• [Goal of the exercise] In the data below, find each line containing the string "Мордовия" and return it.

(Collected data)

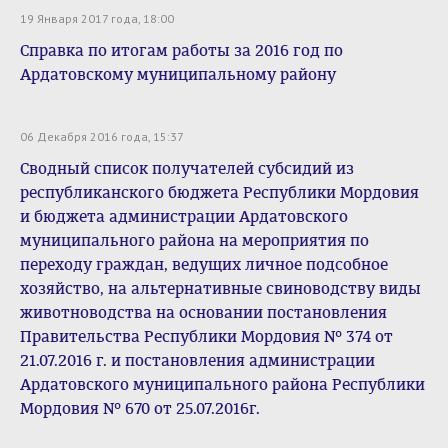
19 Января 2017 года, 18:00
Справка по итогам работы за 2016 год по
Ардатовскому муниципальному району
06 Декабря 2016 года, 15:37
Сводный список получателей субсидий из
республиканского бюджета Республики Мордовия
и бюджета администрации Ардатовского
муниципального района на мероприятия по
переходу граждан, ведущих личное подсобное
хозяйство, на альтернативные свиноводству виды
животноводства на основании постановления
Правительства Республики Мордовия № 374 от
21.07.2016 г. и постановления администрации
Ардатовского муниципального района Республики
Мордовия № 670 от 25.07.2016г.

• [Final answer]
республиканского бюджета Республики Мордовия
Правительства Республики Мордовия № 374 от
Мордовия № 670 от 25.07.2016г.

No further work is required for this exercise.